6

Summary

Consider the following loop:

loop:
movl   $0x1,(%rax)
add    $0x40,%rax
cmp    %rdx,%rax
jne    loop

where rax is initialized to the address of a buffer that is larger than the L3 cache size. Every iteration performs a store operation to the next cache line. I expect that the number of RFO requests sent from the L1D to the L2 to be more or less equal to the number of cache lines accessed. The problem is that this seems to be only the case when I count kernel-mode events even though the program runs in user-mode, except in one case as I discuss below. The way the buffer is allocated does not seem to matter (.bss, .data, or from the heap).

Details

The results of my experiments are shown in the tables below. All of the experiments are performed on processors with hyperthreading disabled and all hardware prefetchers enabled.

I've tested the following three cases:

  • There is no initialization loop. That is, the buffer is not accessed before the "main" loop shown above. I'll refer to this case as NoInit. There is only one loop in this case.
  • The buffer is first accessed using one load instruction per cache line. Once all the lines are touched, the main loop is then executed. I'll refer to this case as LoadInit. There are two loops in this case.
  • The buffer is first accessed using one store instruction per cache line. Once all the lines are touched, the main loop is then executed. I'll refer to this case as StoreInit. There are two loops in this case.

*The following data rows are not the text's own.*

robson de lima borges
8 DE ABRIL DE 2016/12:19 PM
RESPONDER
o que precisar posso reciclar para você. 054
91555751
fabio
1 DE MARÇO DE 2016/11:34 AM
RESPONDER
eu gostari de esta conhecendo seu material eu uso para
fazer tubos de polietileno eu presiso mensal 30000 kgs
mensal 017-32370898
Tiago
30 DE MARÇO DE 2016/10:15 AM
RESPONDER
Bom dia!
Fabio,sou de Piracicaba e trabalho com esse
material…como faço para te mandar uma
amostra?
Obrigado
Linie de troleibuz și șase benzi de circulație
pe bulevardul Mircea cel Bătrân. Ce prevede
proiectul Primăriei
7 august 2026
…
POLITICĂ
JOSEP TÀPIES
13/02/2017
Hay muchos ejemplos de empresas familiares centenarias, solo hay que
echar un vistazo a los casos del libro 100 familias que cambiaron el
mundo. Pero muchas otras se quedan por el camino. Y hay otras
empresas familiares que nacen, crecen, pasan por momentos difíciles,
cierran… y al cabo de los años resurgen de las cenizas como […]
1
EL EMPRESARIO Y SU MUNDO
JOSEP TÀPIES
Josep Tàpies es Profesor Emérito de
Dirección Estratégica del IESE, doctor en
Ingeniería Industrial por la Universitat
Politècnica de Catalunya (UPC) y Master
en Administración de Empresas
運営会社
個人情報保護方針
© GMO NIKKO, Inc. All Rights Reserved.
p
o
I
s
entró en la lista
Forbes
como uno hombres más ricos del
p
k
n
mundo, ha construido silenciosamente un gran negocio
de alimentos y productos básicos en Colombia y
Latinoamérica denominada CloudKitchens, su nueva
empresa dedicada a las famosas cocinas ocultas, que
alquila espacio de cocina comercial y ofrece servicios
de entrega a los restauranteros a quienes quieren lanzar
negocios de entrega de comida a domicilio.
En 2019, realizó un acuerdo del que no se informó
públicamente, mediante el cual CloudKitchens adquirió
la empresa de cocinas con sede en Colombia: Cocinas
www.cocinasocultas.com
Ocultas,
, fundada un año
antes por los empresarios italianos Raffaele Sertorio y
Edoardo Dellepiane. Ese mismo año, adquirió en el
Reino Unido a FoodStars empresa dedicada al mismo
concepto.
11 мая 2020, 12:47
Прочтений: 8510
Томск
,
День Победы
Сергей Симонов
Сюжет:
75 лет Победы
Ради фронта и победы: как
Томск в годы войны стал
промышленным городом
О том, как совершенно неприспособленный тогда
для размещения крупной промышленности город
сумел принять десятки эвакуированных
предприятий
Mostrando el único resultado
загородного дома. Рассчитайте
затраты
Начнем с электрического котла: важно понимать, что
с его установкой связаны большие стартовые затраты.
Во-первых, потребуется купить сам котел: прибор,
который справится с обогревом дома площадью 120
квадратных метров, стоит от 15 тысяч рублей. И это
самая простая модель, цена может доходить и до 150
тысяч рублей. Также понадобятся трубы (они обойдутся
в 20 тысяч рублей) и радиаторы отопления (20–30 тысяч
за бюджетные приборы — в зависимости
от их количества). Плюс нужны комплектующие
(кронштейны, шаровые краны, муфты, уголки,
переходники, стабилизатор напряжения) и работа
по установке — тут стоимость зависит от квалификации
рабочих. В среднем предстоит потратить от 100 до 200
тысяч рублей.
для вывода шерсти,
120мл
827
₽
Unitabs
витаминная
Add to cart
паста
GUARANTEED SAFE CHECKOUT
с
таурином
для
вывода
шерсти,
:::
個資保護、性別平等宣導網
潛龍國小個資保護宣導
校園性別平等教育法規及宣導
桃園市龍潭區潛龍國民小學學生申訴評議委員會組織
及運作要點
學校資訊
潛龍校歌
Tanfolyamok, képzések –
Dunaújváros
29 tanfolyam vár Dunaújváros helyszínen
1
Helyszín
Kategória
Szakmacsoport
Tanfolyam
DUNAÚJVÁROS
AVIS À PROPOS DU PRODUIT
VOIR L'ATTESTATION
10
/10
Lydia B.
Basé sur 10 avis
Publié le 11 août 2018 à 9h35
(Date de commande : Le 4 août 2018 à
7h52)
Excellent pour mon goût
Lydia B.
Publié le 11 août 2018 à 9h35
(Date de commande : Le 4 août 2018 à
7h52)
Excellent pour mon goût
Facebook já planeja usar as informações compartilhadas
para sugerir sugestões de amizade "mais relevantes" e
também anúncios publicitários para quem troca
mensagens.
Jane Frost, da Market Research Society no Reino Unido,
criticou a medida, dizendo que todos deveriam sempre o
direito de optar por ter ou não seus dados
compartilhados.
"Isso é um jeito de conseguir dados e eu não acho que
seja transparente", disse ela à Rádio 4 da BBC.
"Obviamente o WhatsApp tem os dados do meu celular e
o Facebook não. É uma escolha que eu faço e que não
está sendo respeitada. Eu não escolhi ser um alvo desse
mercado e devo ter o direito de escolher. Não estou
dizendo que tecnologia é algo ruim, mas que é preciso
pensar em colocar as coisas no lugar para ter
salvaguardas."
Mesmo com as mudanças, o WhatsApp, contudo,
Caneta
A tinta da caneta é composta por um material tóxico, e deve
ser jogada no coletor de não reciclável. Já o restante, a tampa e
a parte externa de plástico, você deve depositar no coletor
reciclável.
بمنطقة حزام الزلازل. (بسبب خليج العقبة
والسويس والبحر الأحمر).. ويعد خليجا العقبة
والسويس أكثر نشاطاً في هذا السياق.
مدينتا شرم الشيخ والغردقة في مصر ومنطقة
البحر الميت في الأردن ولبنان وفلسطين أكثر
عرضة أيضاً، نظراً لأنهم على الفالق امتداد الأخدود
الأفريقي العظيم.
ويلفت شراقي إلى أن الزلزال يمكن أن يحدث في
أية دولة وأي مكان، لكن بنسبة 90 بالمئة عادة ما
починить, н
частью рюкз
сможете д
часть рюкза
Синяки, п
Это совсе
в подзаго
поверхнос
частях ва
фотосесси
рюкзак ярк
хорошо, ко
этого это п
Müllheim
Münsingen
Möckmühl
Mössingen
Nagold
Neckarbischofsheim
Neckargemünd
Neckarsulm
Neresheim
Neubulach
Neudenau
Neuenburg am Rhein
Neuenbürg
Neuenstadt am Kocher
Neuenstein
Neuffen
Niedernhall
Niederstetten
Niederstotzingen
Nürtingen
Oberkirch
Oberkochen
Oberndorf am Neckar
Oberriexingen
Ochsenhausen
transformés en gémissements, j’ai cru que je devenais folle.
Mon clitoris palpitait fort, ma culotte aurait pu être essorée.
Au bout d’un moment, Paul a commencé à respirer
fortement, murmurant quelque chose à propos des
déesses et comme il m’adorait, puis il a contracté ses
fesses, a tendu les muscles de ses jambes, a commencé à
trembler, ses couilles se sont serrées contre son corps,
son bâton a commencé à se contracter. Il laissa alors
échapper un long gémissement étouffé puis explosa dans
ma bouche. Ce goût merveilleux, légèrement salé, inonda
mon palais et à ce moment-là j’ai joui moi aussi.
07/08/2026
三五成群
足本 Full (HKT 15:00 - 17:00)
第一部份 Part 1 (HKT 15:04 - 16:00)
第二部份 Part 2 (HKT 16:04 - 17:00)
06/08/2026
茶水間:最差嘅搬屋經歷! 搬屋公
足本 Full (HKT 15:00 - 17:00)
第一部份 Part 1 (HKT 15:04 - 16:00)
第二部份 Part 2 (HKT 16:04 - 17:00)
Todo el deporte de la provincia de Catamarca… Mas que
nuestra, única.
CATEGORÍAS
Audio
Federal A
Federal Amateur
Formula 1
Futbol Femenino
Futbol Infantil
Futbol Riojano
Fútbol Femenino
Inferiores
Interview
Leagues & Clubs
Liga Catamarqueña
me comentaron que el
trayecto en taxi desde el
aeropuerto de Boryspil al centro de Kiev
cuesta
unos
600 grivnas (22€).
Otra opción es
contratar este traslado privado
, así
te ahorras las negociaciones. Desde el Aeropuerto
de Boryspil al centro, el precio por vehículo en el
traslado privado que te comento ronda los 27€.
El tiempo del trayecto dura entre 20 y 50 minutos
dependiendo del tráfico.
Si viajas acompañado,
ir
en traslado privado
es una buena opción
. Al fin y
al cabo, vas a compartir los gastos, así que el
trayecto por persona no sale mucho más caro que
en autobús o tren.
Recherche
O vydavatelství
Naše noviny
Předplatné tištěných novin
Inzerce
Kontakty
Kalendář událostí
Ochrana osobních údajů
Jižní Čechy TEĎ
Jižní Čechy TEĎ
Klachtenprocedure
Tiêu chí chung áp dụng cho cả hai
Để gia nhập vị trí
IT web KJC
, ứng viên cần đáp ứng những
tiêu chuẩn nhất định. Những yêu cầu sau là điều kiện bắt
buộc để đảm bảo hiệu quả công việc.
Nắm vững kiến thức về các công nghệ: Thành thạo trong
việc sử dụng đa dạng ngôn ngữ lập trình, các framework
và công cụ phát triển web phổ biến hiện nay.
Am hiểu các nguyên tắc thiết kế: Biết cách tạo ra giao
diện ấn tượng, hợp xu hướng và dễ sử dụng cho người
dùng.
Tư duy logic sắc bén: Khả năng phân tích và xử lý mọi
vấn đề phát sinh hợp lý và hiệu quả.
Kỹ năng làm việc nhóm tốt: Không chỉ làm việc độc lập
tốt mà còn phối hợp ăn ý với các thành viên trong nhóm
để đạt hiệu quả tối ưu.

The following table shows the results on an Intel CFL processor. These experiments have been performed on Linux kernel version 4.4.0.

enter image description here

The following table shows the results on an Intel HSW processor. Note that the events L2_RQSTS.PF_HIT, L2_RQSTS.PF_MISS, and OFFCORE_REQUESTS.ALL_REQUESTS are not documented for HSW. These experiments have been performed on Linux kernel version 4.15.

enter image description here

The first column of each table contains the names of the performance monitoring events whose counts are the shown in the other columns. In the column labels, the letters U and K represent user-mode and kernel-mode events, respectively. For the cases that have two loops, the numbers 1 and 2 are used to refer to the initialization loop and the main loop, respectively. For example, LoadInit-1K represents the kernel-mode counts for the initialization loop of the LoadInit case.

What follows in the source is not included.